View Single Post
  #4 (permalink)   Report Post  
Posted to rec.food.cooking
alan
 
Posts: n/a
Default Internal Temperature of Brisket

Sheldon,

Thanks. I ran down and opened the oven a bit and put it down to 275.
It's dry roasted but, I put finey chopped garlic, onion soup, lots of
ketchup and lots of onions on top, so that should help to keep it
moist and I had aluminum foil on from the beginning.

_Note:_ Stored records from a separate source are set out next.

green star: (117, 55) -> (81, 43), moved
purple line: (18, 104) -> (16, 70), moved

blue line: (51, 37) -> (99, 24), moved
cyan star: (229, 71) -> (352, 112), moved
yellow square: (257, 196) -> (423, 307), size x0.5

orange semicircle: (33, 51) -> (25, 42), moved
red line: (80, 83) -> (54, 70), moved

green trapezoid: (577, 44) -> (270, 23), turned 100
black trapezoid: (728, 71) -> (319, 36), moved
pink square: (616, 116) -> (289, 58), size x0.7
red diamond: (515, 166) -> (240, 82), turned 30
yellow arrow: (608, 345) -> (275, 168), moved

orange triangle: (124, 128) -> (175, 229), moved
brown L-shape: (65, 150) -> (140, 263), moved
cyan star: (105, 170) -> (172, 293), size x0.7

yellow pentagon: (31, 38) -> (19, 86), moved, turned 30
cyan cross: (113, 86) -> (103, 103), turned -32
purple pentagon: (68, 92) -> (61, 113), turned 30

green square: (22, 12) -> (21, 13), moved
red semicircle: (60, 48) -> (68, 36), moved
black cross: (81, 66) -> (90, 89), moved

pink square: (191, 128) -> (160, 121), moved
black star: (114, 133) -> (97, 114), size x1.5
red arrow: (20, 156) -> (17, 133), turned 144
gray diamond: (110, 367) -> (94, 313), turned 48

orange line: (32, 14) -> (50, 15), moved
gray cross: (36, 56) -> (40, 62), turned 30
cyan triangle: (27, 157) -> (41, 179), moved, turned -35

The internal temperature was up to 201 a minute ago, now it's 198.
It's now three hours of cooking. So I think the patient will survive.
Since I posted this thread, I checked out the web and I saw internal
cooking temperatures from 140, which will be like a brick to 210. it's
down to 197. I am surprised it's going down so fast. I wonder if
it's picking up any of the temperature from the oven. The probe is in
pretty far, just not all the way. Now it's 196

Alan

On 23 Nov 2005 08:12:06 -0800, "Sheldon" > wrote:

>
>alan wrote:
>> Since I got this remote probe themometer by Maverick, I thought I
>> would try it out on the Brisket today and the Turkey tomorrow before
>> deciding whether or not to keep it..
>>
>> However, I have no idea what temperature Brisket gets soft but not
>> falling apart. I usually poke it with a fork. Is there a temperature
>> that denotes that state? Right now after 2 hours and 15 minutes of
>> cooking with the the first 25 minutes at 500 and the rest at 350, the
>> themometer says 183 degrees. I know it's not even close to done yet.
>> Have any of you used a themometer for Brisket to at least preventing
>> forgetting about it and really nuking it to deaeth. I know that's
>> hard with Brisket but it;'s not a bad idea to know a range at which
>> you need to be careful.
>>
>> Now it's 186 degrees.

>
>Brisket is cooked by tenderness, not temperature... stick a fork in it.
>
>Anyway for dry roasting brisket 350ºF much too high a temperature,
>it'll become dry and burn before it becomes tender... drop down to
>275ºF, tent loosely with foil, and cook until fork tender, perhaps six
>hours. Hopefully you didn't already cook it too long at that
>temperature... oh, well... your shoes need resoling anyway.